(Dataset entries)
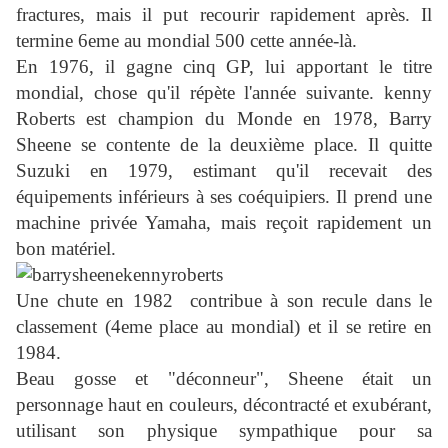
fractures, mais il put recourir rapidement après. Il
termine 6eme au mondial 500 cette année-là.
En 1976, il gagne cinq GP, lui apportant le titre
mondial, chose qu'il répète l'année suivante. kenny
Roberts est champion du Monde en 1978, Barry
Sheene se contente de la deuxième place. Il quitte
Suzuki en 1979, estimant qu'il recevait des
équipements inférieurs à ses coéquipiers. Il prend une
machine privée Yamaha, mais reçoit rapidement un
bon matériel.
Une chute en 1982 contribue à son recule dans le
classement (4eme place au mondial) et il se retire en
1984.
Beau gosse et "déconneur", Sheene était un
personnage haut en couleurs, décontracté et exubérant,
utilisant son physique sympathique pour sa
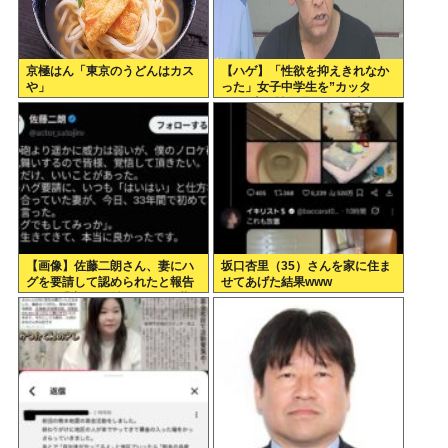
京極はん「東京のうどんはカス
【ハゲ】「性欲を抑えきれなか
や」
った」女子中学生を”カッタ
ー”で脅し性的暴行か 56歳の男
逮捕 千葉
【画像】佐藤二朗さん、妻にハ
坂口杏里（35）さんを家に住ま
グを要請して認められたと報告
せてあげた結果www
→X民「妻には確認するのに共
演者にはなぜアドリブなの？」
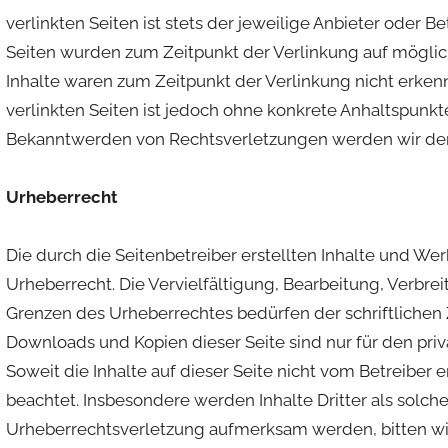
verlinkten Seiten ist stets der jeweilige Anbieter oder Be
Seiten wurden zum Zeitpunkt der Verlinkung auf möglic
Inhalte waren zum Zeitpunkt der Verlinkung nicht erkenn
verlinkten Seiten ist jedoch ohne konkrete Anhaltspunkt
Bekanntwerden von Rechtsverletzungen werden wir der
Urheberrecht
Die durch die Seitenbetreiber erstellten Inhalte und W
Urheberrecht. Die Vervielfältigung, Bearbeitung, Verbre
Grenzen des Urheberrechtes bedürfen der schriftlichen 
Downloads und Kopien dieser Seite sind nur für den priv
Soweit die Inhalte auf dieser Seite nicht vom Betreiber 
beachtet. Insbesondere werden Inhalte Dritter als solch
Urheberrechtsverletzung aufmerksam werden, bitten wi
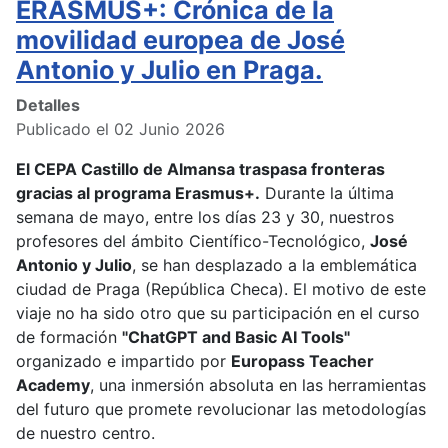
ERASMUS+: Crónica de la
movilidad europea de José
Antonio y Julio en Praga.
Detalles
Publicado el 02 Junio 2026
El CEPA Castillo de Almansa traspasa fronteras
gracias al programa Erasmus+.
Durante la última
semana de mayo, entre los días 23 y 30, nuestros
profesores del ámbito Científico-Tecnológico,
José
Antonio y Julio
, se han desplazado a la emblemática
ciudad de Praga (República Checa). El motivo de este
viaje no ha sido otro que su participación en el curso
de formación
"ChatGPT and Basic AI Tools"
organizado e impartido por
Europass Teacher
Academy
, una inmersión absoluta en las herramientas
del futuro que promete revolucionar las metodologías
de nuestro centro.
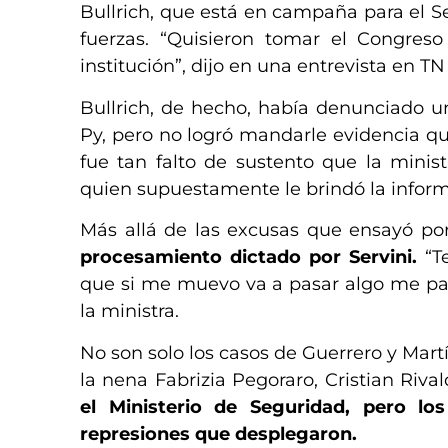
Bullrich, que está en campaña para el Se
fuerzas. “Quisieron tomar el Congreso
institución”, dijo en una entrevista en 
Bullrich, de hecho, había denunciado u
Py, pero no logró mandarle evidencia que
fue tan falto de sustento que la minist
quien supuestamente le brindó la informa
Más allá de las excusas que ensayó por 
procesamiento dictado por Servini.
“Te
que si me muevo va a pasar algo me par
la ministra.
No son solo los casos de Guerrero y Mart
la nena Fabrizia Pegoraro, Cristian Rival
el Ministerio de Seguridad, pero lo
represiones que desplegaron.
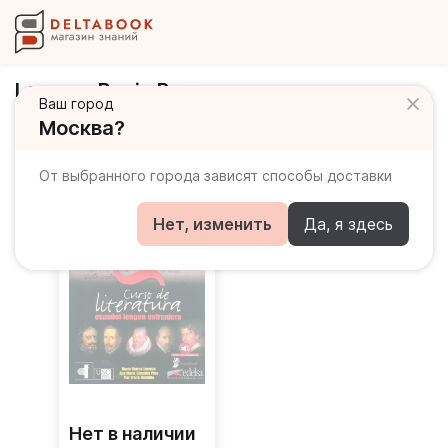
Lorenzo Rocio Barros
Ваш город
Москва?
Книги автора
От выбранного города зависят способы доставки
Нет, изменить
Да, я здесь
Нет в наличии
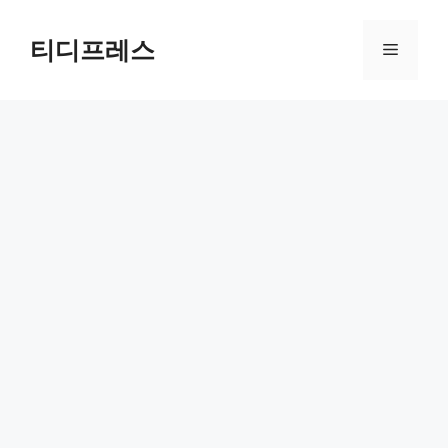
컨
텐
티디프레스
메
츠
로
뉴
건
너
뛰
기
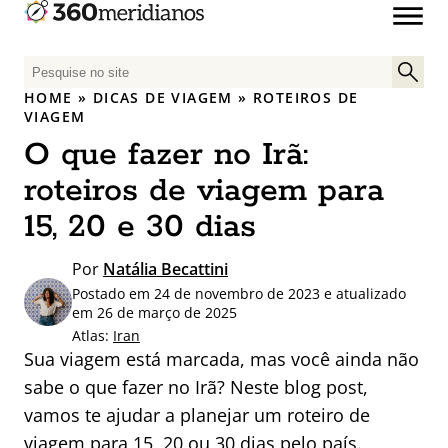
P
e
HOME
»
DICAS DE VIAGEM
»
ROTEIROS DE
s
VIAGEM
q
O que fazer no Irã:
u
roteiros de viagem para
i
s
15, 20 e 30 dias
a
r
Por
Natália Becattini
p
Postado em 24 de novembro de 2023 e atualizado
o
em 26 de março de 2025
r
Atlas:
Iran
:
Sua viagem está marcada, mas você ainda não
sabe o que fazer no Irã? Neste blog post,
vamos te ajudar a planejar um roteiro de
viagem para 15, 20 ou 30 dias pelo país.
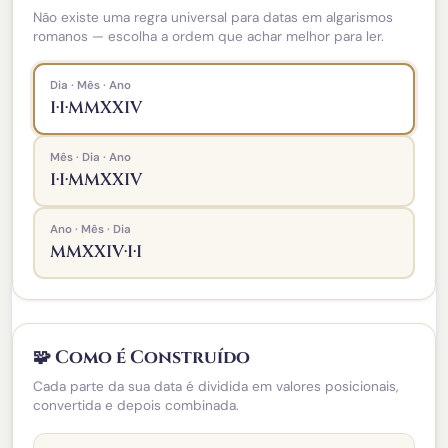
Não existe uma regra universal para datas em algarismos
romanos — escolha a ordem que achar melhor para ler.
Dia · Mês · Ano
I·I·MMXXIV
Mês · Dia · Ano
I·I·MMXXIV
Ano · Mês · Dia
MMXXIV·I·I
🧩 Como é Construído
Cada parte da sua data é dividida em valores posicionais,
convertida e depois combinada.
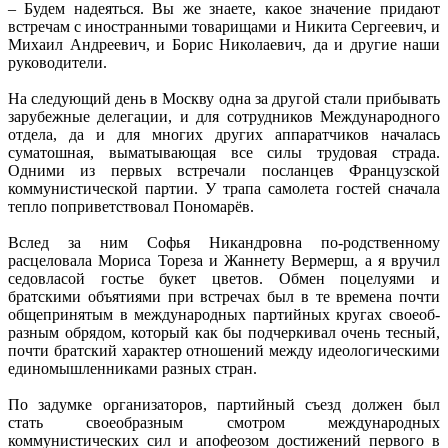
– Будем надеяться. Вы же знаете, какое значение придают
встречам с иностранными товарищами и Никита Сергеевич, и
Михаил Андреевич, и Борис Николаевич, да и другие наши
руководители.
На следующий день в Москву одна за другой стали прибывать
зарубежные делегации, и для сотрудников Международного
отдела, да и для многих других аппаратчиков началась
суматошная, выматывающая все силы трудовая страда.
Одними из первых встречали посланцев Французской
коммунистической партии. У трапа самолета гостей сначала
тепло поприветствовал Пономарёв.
Вслед за ним Софья Никандровна по-родственному
расцеловала Мориса Тореза и Жаннету Вермерш, а я вручил
седовласой гостье букет цветов. Обмен поцелуями и
братскими объятиями при встречах был в те времена почти
общепринятым в международных партийных кругах своеоб­
разным обрядом, который как бы подчеркивал очень тесный,
почти братский характер отношений между идео­логическими
единомышленниками разных стран.
По задумке организаторов, партийный съезд должен был
стать своеобразным смотром международных
коммунистических сил и апофеозом достижений первого в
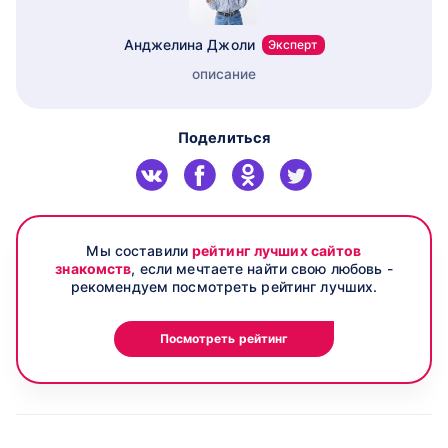
Анджелина Джоли
Эксперт
описание
Поделиться
Мы составили
рейтинг лучших сайтов
знакомств
, если мечтаете найти свою любовь -
рекомендуем посмотреть рейтинг лучших.
Посмотреть рейтинг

- **Task prompt**
Above are some entries; copy exactly the lines from the line with "Да, я здесь" through the line with "Вслед за ним", both included, but none of the pictures.

- **Written answer**
Да, я здесь
Нет в наличии
컨
텐
티디프레스
메
츠
로
뉴
건
너
뛰
기
P
e
HOME
»
DICAS DE VIAGEM
»
ROTEIROS DE
s
VIAGEM
q
O que fazer no Irã:
u
roteiros de viagem para
i
s
15, 20 e 30 dias
a
r
Por
Natália Becattini
p
Postado em 24 de novembro de 2023 e atualizado
o
em 26 de março de 2025
r
Atlas:
Iran
:
Sua viagem está marcada, mas você ainda não
sabe o que fazer no Irã? Neste blog post,
vamos te ajudar a planejar um roteiro de
viagem para 15, 20 ou 30 dias pelo país.
Não existe uma regra universal para datas em algarismos
romanos — escolha a ordem que achar melhor para ler.
Dia · Mês · Ano
I·I·MMXXIV
Mês · Dia · Ano
I·I·MMXXIV
Ano · Mês · Dia
MMXXIV·I·I
🧩 Como é Construído
Cada parte da sua data é dividida em valores posicionais,
convertida e depois combinada.
– Будем надеяться. Вы же знаете, какое значение придают
встречам с иностранными товарищами и Никита Сергеевич, и
Михаил Андреевич, и Борис Николаевич, да и другие наши
руководители.
На следующий день в Москву одна за другой стали прибывать
зарубежные делегации, и для сотрудников Международного
отдела, да и для многих других аппаратчиков началась
суматошная, выматывающая все силы трудовая страда.
Одними из первых встречали посланцев Французской
коммунистической партии. У трапа самолета гостей сначала
тепло поприветствовал Пономарёв.
Вслед за ним Софья Никандровна по-родственному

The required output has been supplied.